1 protein structure determination
To address the limitation of conventional AlphaFold2 predictions, which tend to favor inactive states [1], we utilize an in-house multi-state prediction protocol that allows AlphaFold2 to generate more diverse structures. This protocol integrates active-state-annotated templates based on sequence similarity and modifies the multiple sequence alignment (MSA) input features [2]. This approach is complemented by the GPCR-I-TASSER template-based modeling pipeline, resulting in a collection of diverse MCHR1 structures.
To determine the optimal MCHR1 structure from the predictions made by the modified AlphaFold2 and GPCR-I-TASSER, we use RosettaLigandEnsemble [9] and leverage ligand information from MCHR1 ChEMBL and patent compounds. Specifically, we focus on the interactions between charged functional groups of ligands and the aminergic MCHR1 receptor [3]. This interaction data, combined with docking scores, serves as the criteria for ranking the predicted structures.
The highest-ranked model is subsequently utilized for virtual screening.
2 Hit identification
Step 1: Identify novel compounds.
For the hit identification phase of computational drug discovery, we employ Rosetta ligand docking to navigate through the Enamine 31 billion make-on-demand library [4]. This approach leverages evolutionary algorithms in conjunction with Rosetta docking to identify novel scaffolds.

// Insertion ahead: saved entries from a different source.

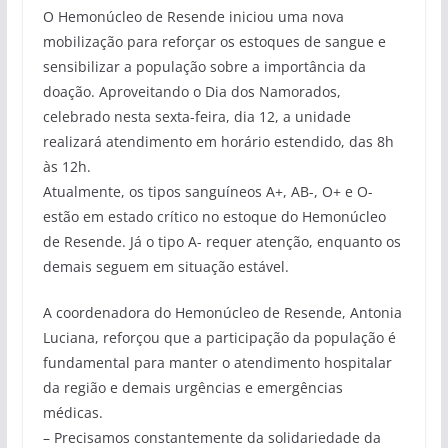
O Hemonúcleo de Resende iniciou uma nova
mobilização para reforçar os estoques de sangue e
sensibilizar a população sobre a importância da
doação. Aproveitando o Dia dos Namorados,
celebrado nesta sexta-feira, dia 12, a unidade
realizará atendimento em horário estendido, das 8h
às 12h.
Atualmente, os tipos sanguíneos A+, AB-, O+ e O-
estão em estado crítico no estoque do Hemonúcleo
de Resende. Já o tipo A- requer atenção, enquanto os
demais seguem em situação estável.
A coordenadora do Hemonúcleo de Resende, Antonia
Luciana, reforçou que a participação da população é
fundamental para manter o atendimento hospitalar
da região e demais urgências e emergências
médicas.
– Precisamos constantemente da solidariedade da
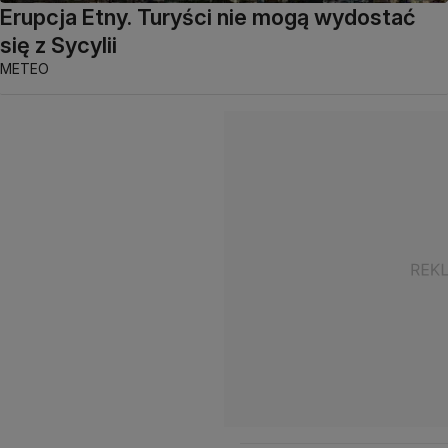
Erupcja Etny. Turyści nie mogą wydostać
się z Sycylii
METEO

These novel scaffolds, derived from the previous docking results, are then integrated into our in-house Fragment-Based Drug Discovery (FBDD) pipeline. This pipeline segments compounds from the MCHR1 ChEMBL and patent databases into smaller fragments. These fragments are cataloged into a library and subsequently merged with the novel scaffolds to generate new compounds. This process enables the creation of new molecular entities by reassembling these fragments.
Step 2: Prioritize top candidates.
The screening of these newly synthesizable compounds, originating from both the novel scaffolds and FBDD pipelines, is conducted using DiffDock [5]. Following this screening, PoseBusters is employed for plausibility checks, discarding compounds with unrealistic conformations or binding poses [6].
To prioritize these compounds, we leverage data from MCHR1 ChEMBL and patent compounds to refine our pre-trained Quantitative Structure-Activity Relationship (QSAR) model. This model incorporates AttentiveFP architecture, a cutting-edge approach based on graph convolutional neural networks enhanced with an attention mechanism, designed to accurately predict compound activity [7].
Compounds are evaluated based on a comprehensive score that includes their QSAR model predictions, binding pose score (from PoseBusters), and confidence score (from DiffDock). The compounds with the highest scores are selected as promising hits for further exploration.
Additionally, we evaluate the cardiotoxic potential of these compounds by assessing their propensity to inhibit the hERG channel. Compounds demonstrating favorable hERG binding are excluded from further consideration, ensuring a focus on candidates with a favorable safety profile [8].
We will also include experienced medicinal chemists in the overall pipeline to monitor the selected molecule quality.